Basic-rate taxpayers get £1,000 of savings income at 0%; higher-rate taxpayers get £500; additional-rate taxpayers get none.
51
What is the Dividend Allowance?
All individuals receive the first £500 of dividend income at 0% for 2024/25 (previously £1,000).
52
What are the 2024/25 income tax rates for non-savings income?
20% on £0–£37,700; 40% on £37,701–£125,140; 45% on income above £125,140.
53
What are the 2024/25 income tax rates for savings income?
0% on PSA amount; then 20% (basic), 40% (higher), or 45% (additional) depending on remaining bands.
54
What are the 2024/25 income tax rates for dividend income?
0% on first £500; then 8.75% (basic), 33.75% (higher), or 39.35% (additional).
55
What is the ‘cake method’ for income tax computation?
Visual tool layering non-savings, savings, and dividend income to apply tax rates in order: base non-savings, then savings, then dividends, filling each band sequentially.
56
What is a Potentially Exempt Transfer (PET) for IHT?
A lifetime gift to an individual that is exempt from IHT if the donor survives seven years; otherwise, it becomes chargeable on death.
57
What is a Lifetime Chargeable Transfer (LCT)?
A transfer into a trust (post-22 March 2006) that is immediately chargeable to IHT at 20% on value exceeding the nil-rate band.
58
What is the nil-rate band (NRB) for IHT in 2024/25?
£325,000 at 0%; any value above is taxed at 40% on death or 20% on LCTs.
59
What is the Residence Nil-Rate Band (RNRB)?

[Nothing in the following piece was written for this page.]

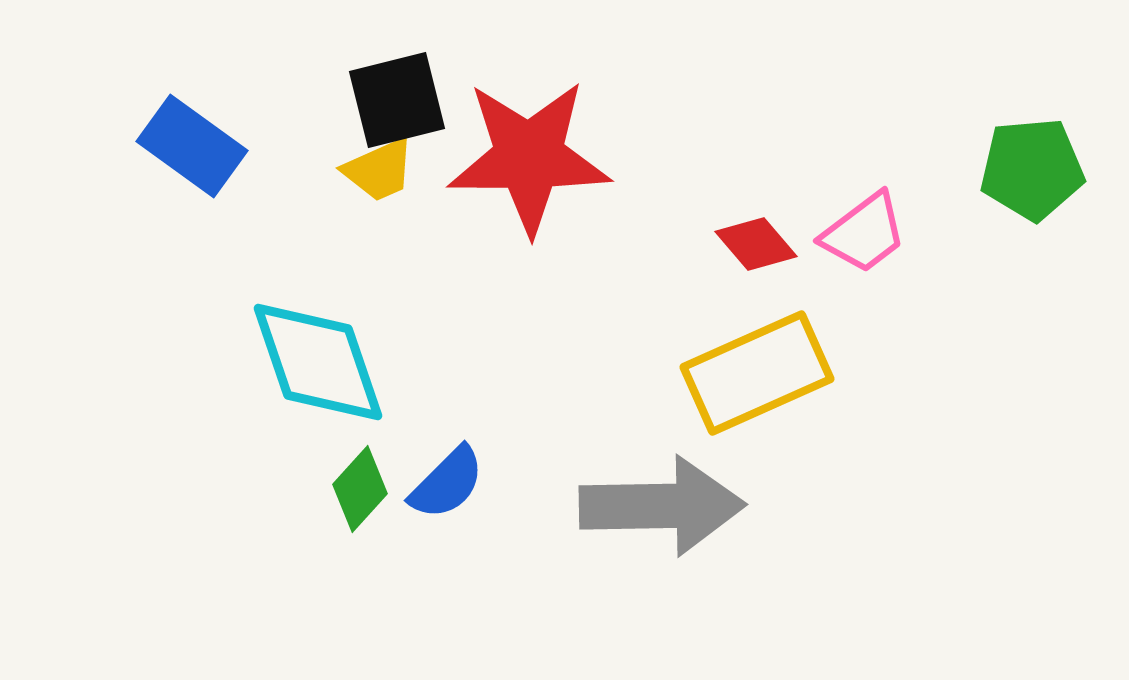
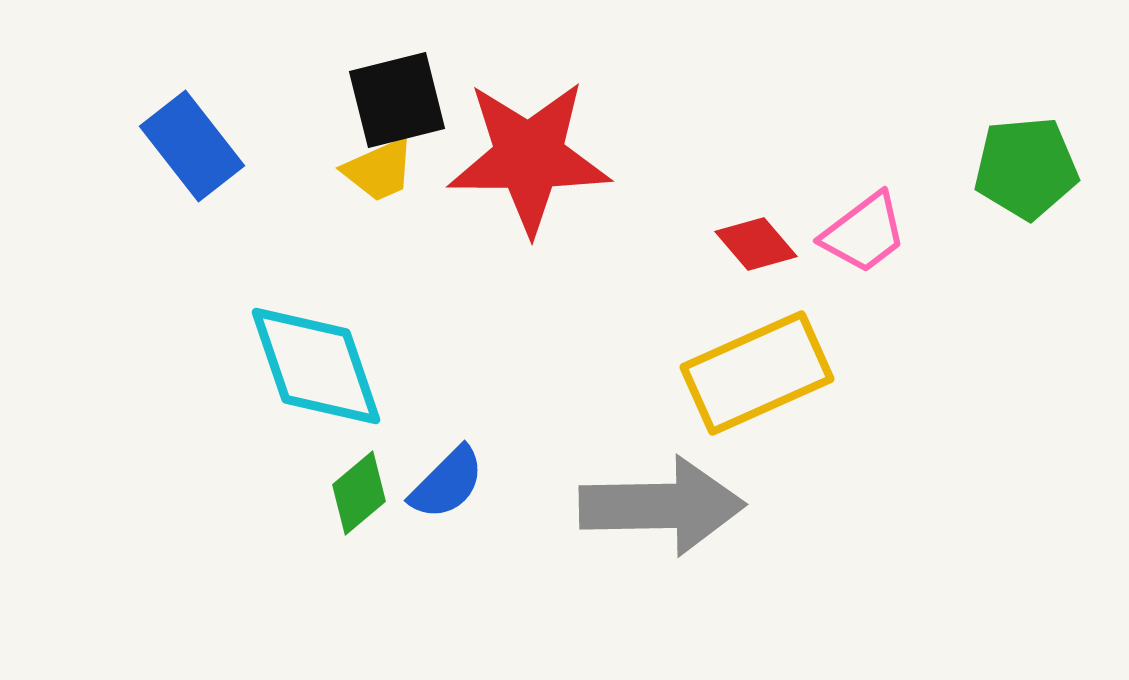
blue rectangle: rotated 16 degrees clockwise
green pentagon: moved 6 px left, 1 px up
cyan diamond: moved 2 px left, 4 px down
green diamond: moved 1 px left, 4 px down; rotated 8 degrees clockwise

An additional £175,000 IHT allowance for assets passed to direct descendants, subject to taper and availability conditions.
60
How does ‘cumulative total’ affect IHT?
Sum of all chargeable transfers in the previous seven years reduces the available NRB for the current transfer.
61
What is Business Property Relief (BPR) for IHT?
A relief that reduces the taxable value of qualifying business assets by 100% (or 50% for certain quoted shares and land & buildings) if owned for at least two years.
62
Which assets qualify for 100% BPR?
A business or interest in a business, shares in an unquoted company, and certain business-related land/tools/machinery.
63
Which assets qualify for 50% BPR?
Shares in a quoted company (if the shareholder has control) and land or buildings used in a business.
64
How is IHT calculated on death?
Value the estate at open-market value (Step 3), deduct debts/expenses (Step 4), apply reliefs (Step 5), apply RNRB (Step 6), then apply NRB and charge 40% on the remainder (Step 7).
65
How is IHT calculated on a failed PET or LCT?
Calculate cumulative total (Step A), identify value transferred (Step B), apply exemptions/reliefs (Step C), apply NRB and charge 20% (Step D), apply taper relief (Step E), credit tax paid (Step F).